Your task is to construct a confidence interval for the average
delta since 2011, both using a formula and using a bootstrap simulation
with the infer
package.
formula_ci <- comparison %>%
filter(interval == "2011-present") %>%
# drop na values to remove 2022 values that are in the future and are not yet available
drop_na() %>%
# Calculate avg, standard deviation and count from the data points
summarise(avg = mean(delta, na.rm = TRUE),
sd = sd(delta),
count = n(),
# Calculate standard error based on standard deviation and count
se = sd / sqrt(count),
# Use t distribution because population standard deviation is not known
# Use 0.975 to have tails for 2.5% of values on both sides --> results in 95% confidence interval
t_critical = qt(0.975, count-1),
lower_boundary = avg - se * t_critical,
upper_boundary = avg + se * t_critical)
#print out formula_CI
formula_ci
## # A tibble: 1 × 7
## avg sd count se t_critical lower_boundary upper_boundary
## <dbl> <dbl> <int> <dbl> <dbl> <dbl> <dbl>
## 1 1.07 0.266 139 0.0226 1.98 1.02 1.11
# Calculate confidence interval using bootstrap simulation
# Set seed to ensure reproducibiliity
set.seed(1)
formula_ci_bootstrap <- comparison %>%
filter(interval == "2011-present") %>%
# Specify for which variable we want to construct a C.I.
specify(response = delta) %>%
# Generate 1000 samples from the same data using bootstrap method (sampling with replacement)

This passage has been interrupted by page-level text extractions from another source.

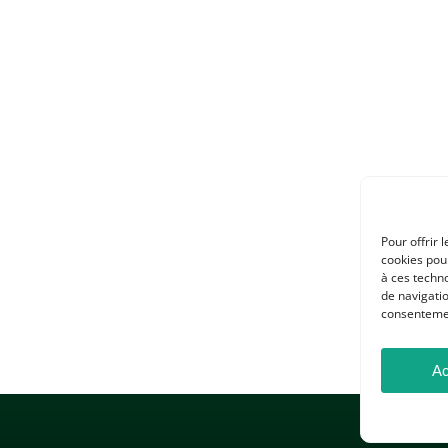
Pour offrir 
cookies pour
à ces techn
de navigatio
consentement
Ac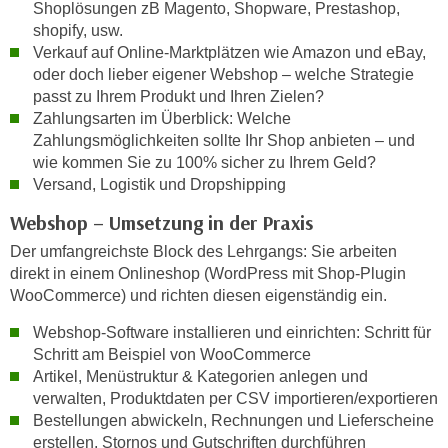
Shoplösungen zB Magento, Shopware, Prestashop,
n
e
shopify, usw.
,
l
Verkauf auf Online-Marktplätzen wie Amazon und eBay,
g
e
oder doch lieber eigener Webshop – welche Strategie
e
v
passt zu Ihrem Produkt und Ihren Zielen?
l
Zahlungsarten im Überblick: Welche
a
a
Zahlungsmöglichkeiten sollte Ihr Shop anbieten – und
n
n
wie kommen Sie zu 100% sicher zu Ihrem Geld?
t
g
Versand, Logistik und Dropshipping
e
e
I
Webshop – Umsetzung in der Praxis
n
n
Der umfangreichste Block des Lehrgangs: Sie arbeiten
I
h
direkt in einem Onlineshop (WordPress mit Shop-Plugin
h
a
WooCommerce) und richten diesen eigenständig ein.
r
l
e
Webshop-Software installieren und einrichten: Schritt für
t
d
Schritt am Beispiel von WooCommerce
e
u
Artikel, Menüstruktur & Kategorien anlegen und
a
verwalten, Produktdaten per CSV importieren/exportieren
r
n
Bestellungen abwickeln, Rechnungen und Lieferscheine
c
z
erstellen, Stornos und Gutschriften durchführen
h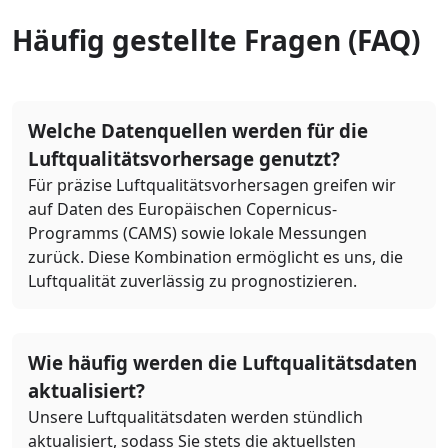
Häufig gestellte Fragen (FAQ)
Welche Datenquellen werden für die
Luftqualitätsvorhersage genutzt?
Für präzise Luftqualitätsvorhersagen greifen wir
auf Daten des Europäischen Copernicus-
Programms (CAMS) sowie lokale Messungen
zurück. Diese Kombination ermöglicht es uns, die
Luftqualität zuverlässig zu prognostizieren.
Wie häufig werden die Luftqualitätsdaten
aktualisiert?
Unsere Luftqualitätsdaten werden stündlich
aktualisiert, sodass Sie stets die aktuellsten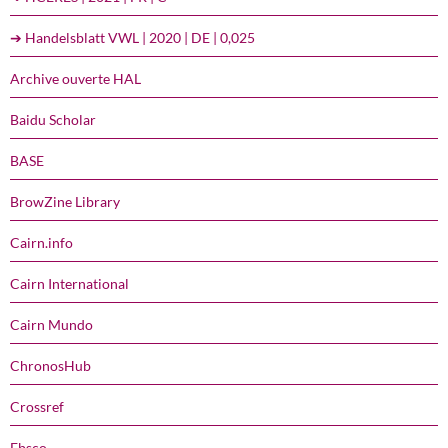
➔ Handelsblatt VWL | 2020 | DE | 0,025
Archive ouverte HAL
Baidu Scholar
BASE
BrowZine Library
Cairn.info
Cairn International
Cairn Mundo
ChronosHub
Crossref
Ebsco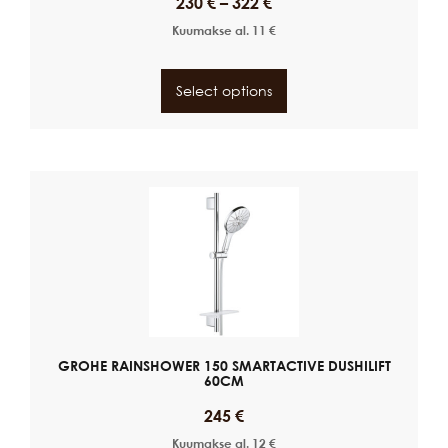
230
€
–
322
€
Kuumakse al.
11
€
Select options
GROHE RAINSHOWER 150 SMARTACTIVE DUSHILIFT
60CM
245
€
Kuumakse al.
12
€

generate(reps = 1000, type = "bootstrap") %>%
# Calculate the mean of the 1000 bootstrapped samples
calculate(stat = "mean") %>%
# Calculate the confidence interval based on the 1000 means from the bootstrapped samples
get_confidence_interval(level = 0.95, type = "percentile")
formula_ci_bootstrap
## # A tibble: 1 × 2
## lower_ci upper_ci
## <dbl> <dbl>
## 1 1.02 1.11
What is the data showing us?
The data is showing us that there has been a significant increase in temperatures. We are 95% confident that the average increase in temperatures is between 1.02 and 1.11. For the t-distribution, we took all monthly deltas and calculated the mean and the standard deviation of this. With that, we were able to calculate the standard error and the t-value and estimate the confidence interval. For the bootstrapping simulation, we generated 1000 bootstrapped samples. The code then generated an approximate sampling distribution and calculated the confidence interval based on that. The results suggest that we have a global change of temperatures of more than 1 degree. If one also consider the average annual anomaly plot (see task before), one can clearly see that we are in a critical situation: The rise is significant and is currently increasing dramatically.